[Transcribed page contents]
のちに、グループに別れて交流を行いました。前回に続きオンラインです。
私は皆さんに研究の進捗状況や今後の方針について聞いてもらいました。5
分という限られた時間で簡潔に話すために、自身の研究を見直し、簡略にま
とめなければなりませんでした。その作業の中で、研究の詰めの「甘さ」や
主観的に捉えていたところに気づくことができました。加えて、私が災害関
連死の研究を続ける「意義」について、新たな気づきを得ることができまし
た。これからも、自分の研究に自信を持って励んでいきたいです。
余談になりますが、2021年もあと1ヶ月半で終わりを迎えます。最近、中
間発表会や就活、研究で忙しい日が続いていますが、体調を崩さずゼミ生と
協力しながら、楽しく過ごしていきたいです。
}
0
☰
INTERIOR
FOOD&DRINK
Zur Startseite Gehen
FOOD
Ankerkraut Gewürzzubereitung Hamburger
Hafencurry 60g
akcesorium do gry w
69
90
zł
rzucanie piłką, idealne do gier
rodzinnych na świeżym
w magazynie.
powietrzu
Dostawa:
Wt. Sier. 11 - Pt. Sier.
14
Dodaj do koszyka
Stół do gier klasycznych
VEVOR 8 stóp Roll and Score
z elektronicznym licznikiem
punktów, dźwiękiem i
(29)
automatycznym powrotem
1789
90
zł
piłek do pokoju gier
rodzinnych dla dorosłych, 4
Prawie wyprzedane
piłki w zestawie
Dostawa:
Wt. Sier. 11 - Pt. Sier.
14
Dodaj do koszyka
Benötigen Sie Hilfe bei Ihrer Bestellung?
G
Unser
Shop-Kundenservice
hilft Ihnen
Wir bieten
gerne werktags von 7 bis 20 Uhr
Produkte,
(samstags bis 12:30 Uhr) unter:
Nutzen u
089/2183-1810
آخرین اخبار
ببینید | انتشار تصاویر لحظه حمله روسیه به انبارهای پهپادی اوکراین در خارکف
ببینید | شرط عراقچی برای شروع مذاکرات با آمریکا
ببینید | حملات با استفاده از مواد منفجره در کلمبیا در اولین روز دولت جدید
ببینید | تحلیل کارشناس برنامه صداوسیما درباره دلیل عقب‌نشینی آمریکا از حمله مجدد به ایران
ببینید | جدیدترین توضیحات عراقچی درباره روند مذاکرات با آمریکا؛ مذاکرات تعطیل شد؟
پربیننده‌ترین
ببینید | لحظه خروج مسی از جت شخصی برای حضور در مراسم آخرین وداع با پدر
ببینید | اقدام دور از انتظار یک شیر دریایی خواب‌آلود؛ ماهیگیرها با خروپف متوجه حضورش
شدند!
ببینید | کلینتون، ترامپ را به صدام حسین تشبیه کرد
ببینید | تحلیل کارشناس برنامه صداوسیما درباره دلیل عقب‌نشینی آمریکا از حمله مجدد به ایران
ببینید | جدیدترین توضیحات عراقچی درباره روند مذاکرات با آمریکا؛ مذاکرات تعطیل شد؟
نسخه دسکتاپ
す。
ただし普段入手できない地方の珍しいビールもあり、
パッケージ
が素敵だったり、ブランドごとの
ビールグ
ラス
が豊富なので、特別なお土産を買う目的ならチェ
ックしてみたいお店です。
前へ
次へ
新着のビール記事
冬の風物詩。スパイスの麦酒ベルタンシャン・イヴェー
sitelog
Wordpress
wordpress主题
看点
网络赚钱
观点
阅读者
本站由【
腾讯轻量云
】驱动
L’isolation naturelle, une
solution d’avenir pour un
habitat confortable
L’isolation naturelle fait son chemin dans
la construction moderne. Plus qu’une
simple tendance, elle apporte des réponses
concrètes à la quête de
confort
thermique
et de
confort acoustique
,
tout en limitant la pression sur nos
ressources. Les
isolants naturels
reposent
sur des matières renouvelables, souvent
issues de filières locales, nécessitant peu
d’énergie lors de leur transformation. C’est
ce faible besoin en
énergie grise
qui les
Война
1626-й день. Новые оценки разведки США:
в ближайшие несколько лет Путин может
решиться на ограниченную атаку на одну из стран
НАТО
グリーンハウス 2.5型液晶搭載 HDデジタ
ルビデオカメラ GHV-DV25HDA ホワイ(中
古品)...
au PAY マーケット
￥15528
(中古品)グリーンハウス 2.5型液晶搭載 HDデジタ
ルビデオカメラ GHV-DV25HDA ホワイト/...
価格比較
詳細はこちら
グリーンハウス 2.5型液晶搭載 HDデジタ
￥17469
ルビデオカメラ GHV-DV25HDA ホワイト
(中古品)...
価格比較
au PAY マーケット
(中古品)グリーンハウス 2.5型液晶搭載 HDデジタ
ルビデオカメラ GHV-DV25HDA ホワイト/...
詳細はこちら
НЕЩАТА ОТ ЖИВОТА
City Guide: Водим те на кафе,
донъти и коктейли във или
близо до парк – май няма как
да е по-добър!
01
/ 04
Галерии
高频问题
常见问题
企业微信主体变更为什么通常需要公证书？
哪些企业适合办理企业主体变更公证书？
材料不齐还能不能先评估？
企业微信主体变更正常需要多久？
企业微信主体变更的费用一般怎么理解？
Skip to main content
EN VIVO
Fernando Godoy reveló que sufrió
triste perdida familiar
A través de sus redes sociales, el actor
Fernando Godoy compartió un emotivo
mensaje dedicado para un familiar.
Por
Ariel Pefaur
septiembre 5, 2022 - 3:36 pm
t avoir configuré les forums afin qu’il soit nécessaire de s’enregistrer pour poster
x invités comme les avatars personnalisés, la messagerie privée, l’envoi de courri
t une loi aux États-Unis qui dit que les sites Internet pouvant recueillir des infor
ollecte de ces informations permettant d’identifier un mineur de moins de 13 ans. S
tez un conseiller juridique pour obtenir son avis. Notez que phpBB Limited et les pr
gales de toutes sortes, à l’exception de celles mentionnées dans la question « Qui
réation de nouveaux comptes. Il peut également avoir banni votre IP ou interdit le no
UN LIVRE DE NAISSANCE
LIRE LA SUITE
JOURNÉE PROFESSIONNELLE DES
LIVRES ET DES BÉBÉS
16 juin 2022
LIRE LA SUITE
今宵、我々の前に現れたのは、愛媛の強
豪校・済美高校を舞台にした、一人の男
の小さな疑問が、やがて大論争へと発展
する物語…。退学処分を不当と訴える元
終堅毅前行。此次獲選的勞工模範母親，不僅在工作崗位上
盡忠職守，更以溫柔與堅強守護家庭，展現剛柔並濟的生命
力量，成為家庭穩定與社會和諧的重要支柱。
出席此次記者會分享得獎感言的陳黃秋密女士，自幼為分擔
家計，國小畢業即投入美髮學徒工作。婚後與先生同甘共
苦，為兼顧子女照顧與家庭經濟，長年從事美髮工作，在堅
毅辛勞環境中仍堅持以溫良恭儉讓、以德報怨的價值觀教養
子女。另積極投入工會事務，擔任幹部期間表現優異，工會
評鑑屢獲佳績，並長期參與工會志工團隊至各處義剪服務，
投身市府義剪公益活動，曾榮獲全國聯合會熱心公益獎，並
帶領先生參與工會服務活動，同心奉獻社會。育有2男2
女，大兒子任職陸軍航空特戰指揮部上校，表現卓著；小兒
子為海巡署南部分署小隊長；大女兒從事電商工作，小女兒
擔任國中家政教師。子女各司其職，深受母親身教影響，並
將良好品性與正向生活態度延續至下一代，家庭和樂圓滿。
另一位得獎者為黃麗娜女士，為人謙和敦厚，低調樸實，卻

**Work item**
Each line holding the word "pour" must be pulled from the records.

**Exercise output**
solution d’avenir pour un
t avoir configuré les forums afin qu’il soit nécessaire de s’enregistrer pour poster
tez un conseiller juridique pour obtenir son avis. Notez que phpBB Limited et les pr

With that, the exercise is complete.